**Directions:** Scan the entries below and extract each line with the word "Seite" in it.

(Beginning of Records for this task)

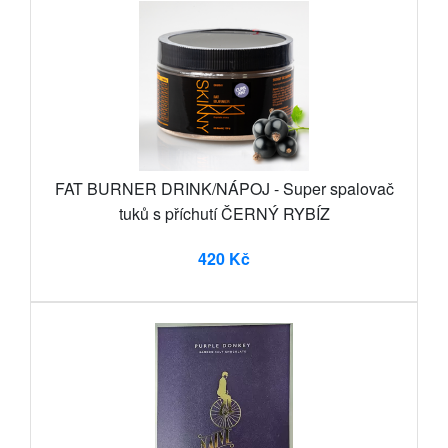
FAT BURNER DRINK/NÁPOJ - Super spalovač
tuků s příchutí ČERNÝ RYBÍZ
420 Kč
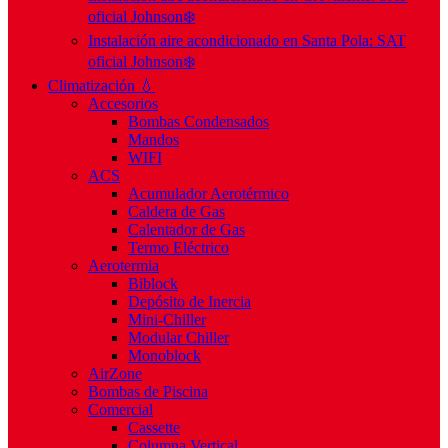
oficial Johnson❄️
Instalación aire acondicionado en Santa Pola: SAT
oficial Johnson❄️
Climatización 💧
Accesorios
Bombas Condensados
Mandos
WIFI
ACS
Acumulador Aerotérmico
Caldera de Gas
Calentador de Gas
Termo Eléctrico
Aerotermia
Biblock
Depósito de Inercia
Mini-Chiller
Modular Chiller
Monoblock
AirZone
Bombas de Piscina
Comercial
Cassette
Columna Vertical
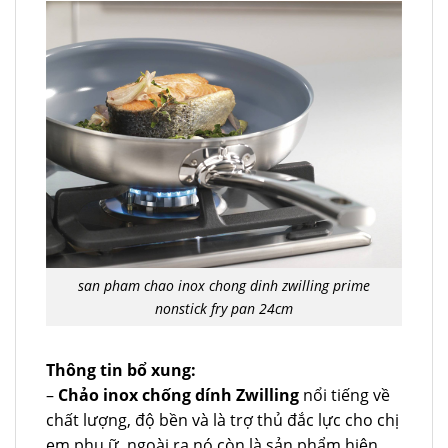
san pham chao inox chong dinh zwilling prime
nonstick fry pan 24cm
Thông tin bổ xung:
–
Chảo inox chống dính Zwilling
nổi tiếng về
chất lượng, độ bền và là trợ thủ đắc lực cho chị
em phụ ữ, ngoài ra nó còn là sản phẩm hiện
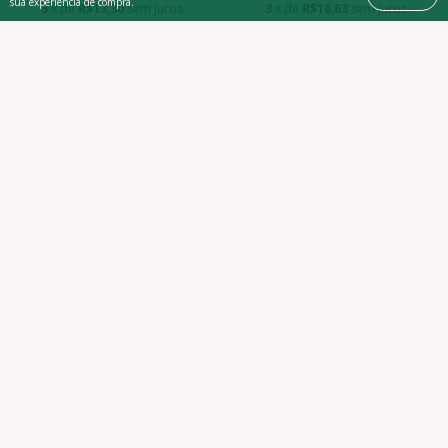
sua experiência de compra.
3
x de
R$13,30
sem juros
3
x de
R$16,63
sem juros
COMPRAR
COMPRAR
Casaco Força Flu
Camiseta Guerreiro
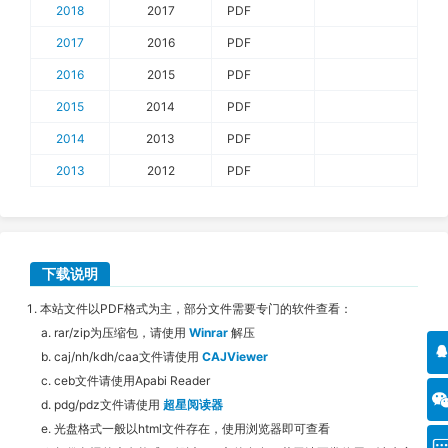
2018
2017
PDF
2017
2016
PDF
2016
2015
PDF
2015
2014
PDF
2014
2013
PDF
2013
2012
PDF
下载说明
本站文件以PDF格式为主，部分文件需要专门的软件查看：
rar/zip为压缩包，请使用
Winrar
解压
caj/nh/kdh/caa文件请使用
CAJViewer
ceb文件请使用Apabi Reader
pdg/pdz文件请使用
超星阅读器
光盘格式一般以html文件存在，使用浏览器即可查看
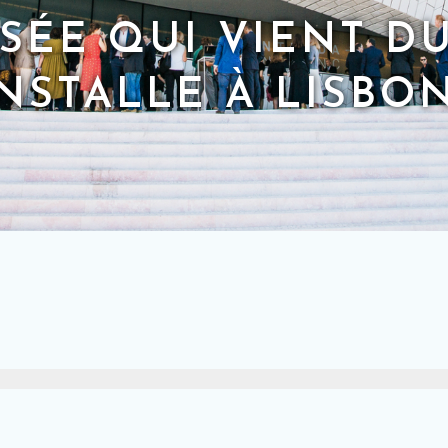
SÉE QUI VIENT D
INSTALLE À LISBO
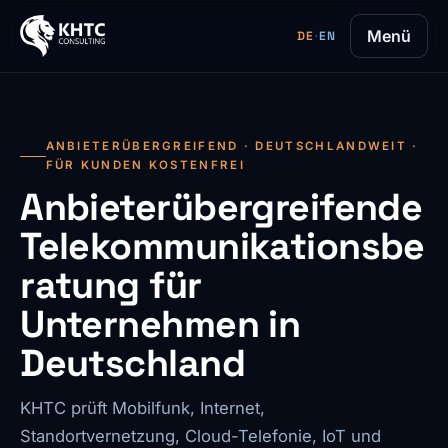
Menü
DE
·
EN
ANBIETERÜBERGREIFEND · DEUTSCHLANDWEIT ·
FÜR KUNDEN KOSTENFREI
Anbieterübergreifende
Telekommunikationsbe
ratung für
Unternehmen in
Deutschland
KHTC prüft Mobilfunk, Internet,
Standortvernetzung, Cloud-Telefonie, IoT und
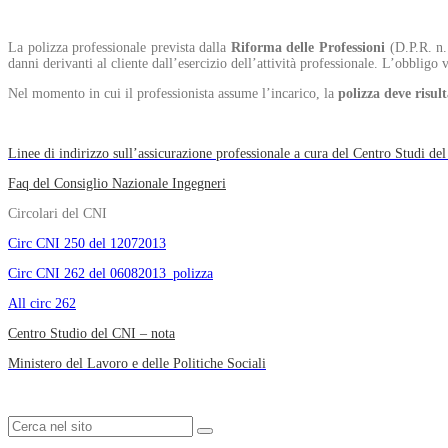
La polizza professionale prevista dalla
Riforma delle Professioni
(D.P.R. n.
danni derivanti al cliente dall’esercizio dell’attività professionale. L’obbligo v
Nel momento in cui il professionista assume l’incarico, la
polizza deve risult
Linee di indirizzo sull’assicurazione professionale a cura del Centro Studi de
Faq del Consiglio Nazionale Ingegneri
Circolari del CNI
Circ CNI 250 del 12072013
Circ CNI 262 del 06082013_polizza
All circ 262
Centro Studio del CNI – nota
Ministero del Lavoro e delle Politiche Sociali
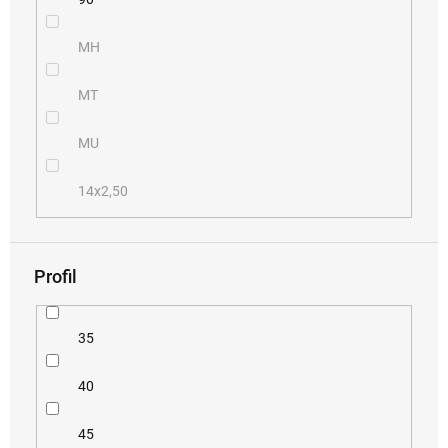
MH
MT
MU
14x2,50
Profil
35
40
45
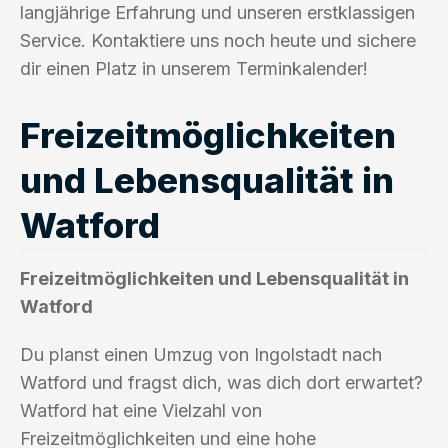
langjährige Erfahrung und unseren erstklassigen
Service. Kontaktiere uns noch heute und sichere
dir einen Platz in unserem Terminkalender!
Freizeitmöglichkeiten
und Lebensqualität in
Watford
Freizeitmöglichkeiten und Lebensqualität in
Watford
Du planst einen Umzug von Ingolstadt nach
Watford und fragst dich, was dich dort erwartet?
Watford hat eine Vielzahl von
Freizeitmöglichkeiten und eine hohe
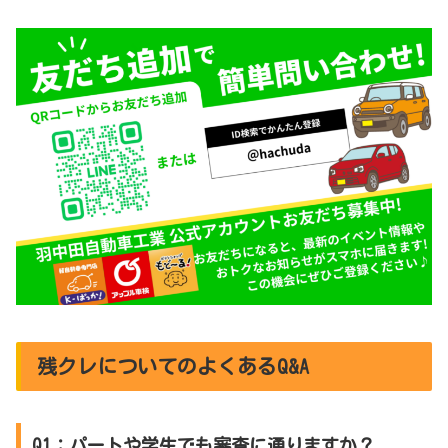
残クレについてのよくあるQ&A
Q1：パートや学生でも審査に通りますか？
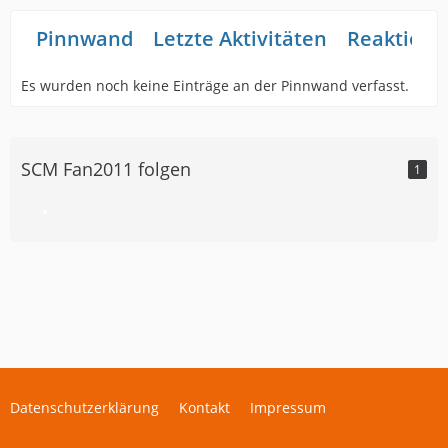
Pinnwand
Letzte Aktivitäten
Reaktione
Es wurden noch keine Einträge an der Pinnwand verfasst.
SCM Fan2011 folgen
1
Datenschutzerklärung
Kontakt
Impressum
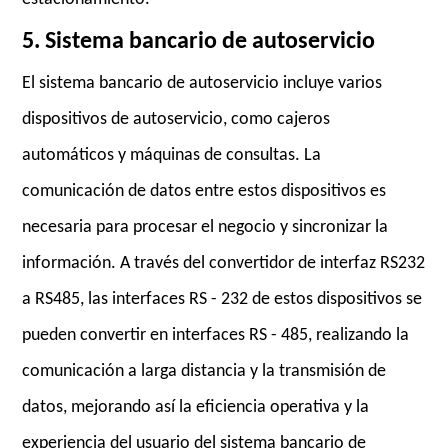
5. Sistema bancario de autoservicio
El sistema bancario de autoservicio incluye varios
dispositivos de autoservicio, como cajeros
automáticos y máquinas de consultas. La
comunicación de datos entre estos dispositivos es
necesaria para procesar el negocio y sincronizar la
información. A través del convertidor de interfaz RS232
a RS485, las interfaces RS - 232 de estos dispositivos se
pueden convertir en interfaces RS - 485, realizando la
comunicación a larga distancia y la transmisión de
datos, mejorando así la eficiencia operativa y la
experiencia del usuario del sistema bancario de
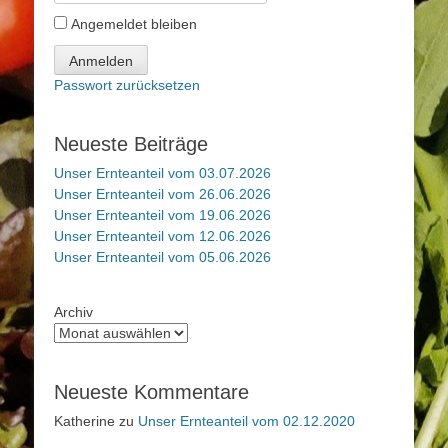
Angemeldet bleiben
Anmelden
Passwort zurücksetzen
Neueste Beiträge
Unser Ernteanteil vom 03.07.2026
Unser Ernteanteil vom 26.06.2026
Unser Ernteanteil vom 19.06.2026
Unser Ernteanteil vom 12.06.2026
Unser Ernteanteil vom 05.06.2026
Archiv
Neueste Kommentare
Katherine
zu
Unser Ernteanteil vom 02.12.2020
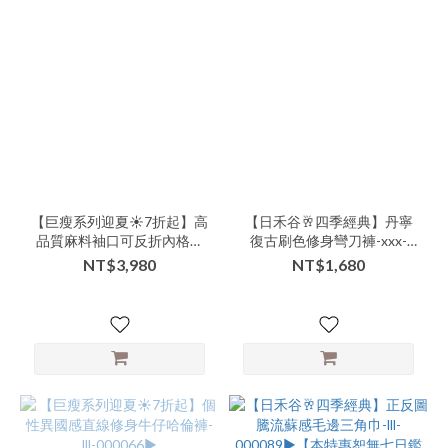
【巨瘦系列迎夏☀️7折起】高
【日禾谷🥂四季經典】丹寧
品質麻料袖口可反折內格紋
復古刷色修身彎刀褲-xxx-
風衣外套-nnn-000082▶
000095▶
NT$3,980
NT$1,680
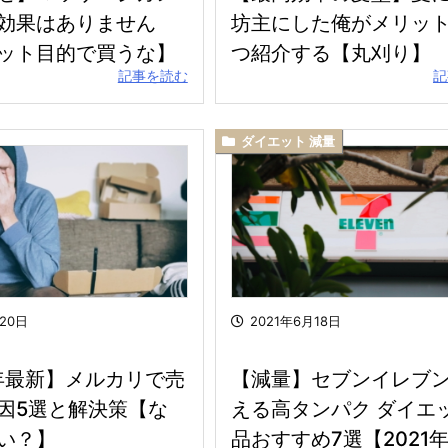
効果はありません
坊主にした俺がメリット
ット目的で買うな】
つ紹介する【丸刈り】
記事を読む
記
ダイエット 減量
月20日
2021年6月18日
5年最新】メルカリで売
【減量】セブンイレブ
因5選と解決策【な
える高タンパク ダイエ
い？】
品おすすめ7選【2021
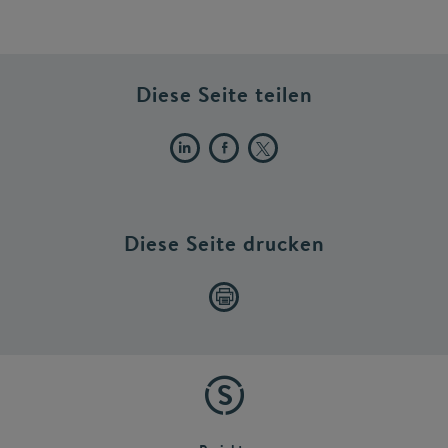
Diese Seite teilen
Diese Seite drucken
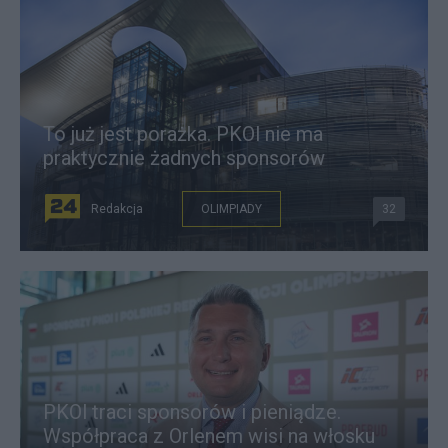
To już jest porażka. PKOl nie ma
praktycznie żadnych sponsorów
Redakcja
OLIMPIADY
32
PKOl traci sponsorów i pieniądze.
Współpraca z Orlenem wisi na włosku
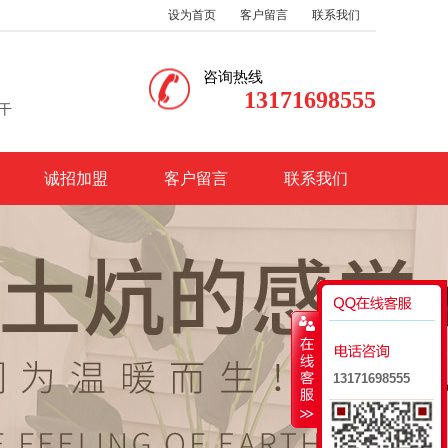
设为首页
客户留言
联系我们
咨询热线
13171698555
干
诚招加盟
客户留言
联系我们
13171698555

(End of Records for this task)

**Output for this task:**
Diese Seite teilen
Diese Seite drucken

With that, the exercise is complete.